Frequently Asked Questions
How much does eSIM data cost in France?
TravelPass charges $1.26/GB on the Orange F network, billed per MB. There are no daily fees, no bundles, and no expiry on your balance.
Do I need to remove my physical SIM to use eSIM in France?
No. TravelPass installs as a second profile on your device. Your physical SIM stays in place and handles calls and texts; the eSIM handles data. You switch between them in your device's cellular settings.
Can I use TravelPass eSIM on my iPhone or Android in France?
Yes, provided your device supports eSIM. iPhone XS and later, Google Pixel 3 and later, and Samsung Galaxy S20 and later are all compatible. Check the full compatibility list if you're unsure about your model.
Does eSIM work everywhere in France?
Orange F covers approximately 99% of the French population and all major cities, motorways, and tourist regions. Coverage is patchy in rural interiors (Massif Central, remote Dordogne valleys, parts of the Pyrenees) and in some Alpine terrain above resort villages. The Paris Métro is largely underground without signal on most lines — plan navigation above ground before descending.
How much data do I need for a week in France?
For a typical seven-day visit with a mix of city and countryside, plan for 3–6 GB. Light use (maps, messaging) runs around 3 GB for the week; moderate use with regular navigation and social media is 4–5 GB; heavy use with video calls and continuous streaming pushes toward 8–10 GB.
Does eSIM work on the Paris Métro?
Signal on the Paris Métro underground is limited. Paris is progressively rolling out 4G to underground stations, but as of early 2026 coverage is partial — strongest on lines 1, 3, 9, and 13 and at major interchange stations. Plan your route before boarding and expect to lose signal between stations on most lines.
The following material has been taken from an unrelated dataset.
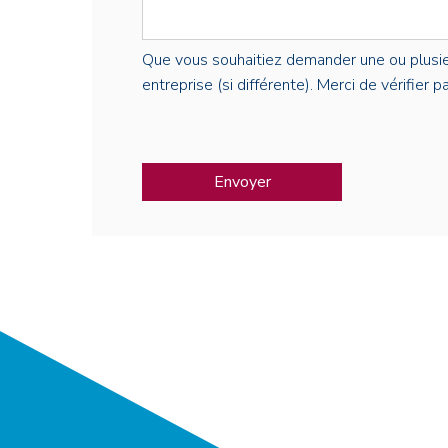
Que vous souhaitiez demander une ou plusieur
entreprise (si différente). Merci de vérifier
Will I have mobile signal while driving through rural France?
On motorways and main national roads (Routes Nationales), Orange F coverage is generally reliable. On smaller departmental roads (D-roads) in rural areas — particularly in the Massif Central, Dordogne, Lot, and Creuse — you'll encounter genuine coverage gaps. Download Google Maps or Maps.me offline maps for your route before setting off each day.
Does eSIM work when I cross from France into Switzerland or Spain?
Yes. TravelPass works across borders — your eSIM connects to local networks in each country. Data consumed in Switzerland or Spain is billed at each country's respective TravelPass rate. No SIM swap required; the transition is automatic when you cross the border.
Can I use eSIM on the TGV high-speed train?
Yes. Orange F provides 4G coverage along most TGV routes, including the Paris–Lyon–Marseille LGV Sud-Est and the Paris–Bordeaux and Paris–Strasbourg lines. Expect signal interruptions in tunnels (particularly on Alpine and Pyrenean routes) and brief dead zones in rural stretches. Signal recovers quickly between tunnels.
Is WiFi reliable enough that I don't need mobile data in Paris?
Not reliably. Paris café and hotel WiFi is inconsistent in speed and availability, and public WiFi networks are slow. For Métro navigation (above ground), restaurant discovery, Uber booking, and urgent communication, mobile data is more dependable than hunting for a usable WiFi connection.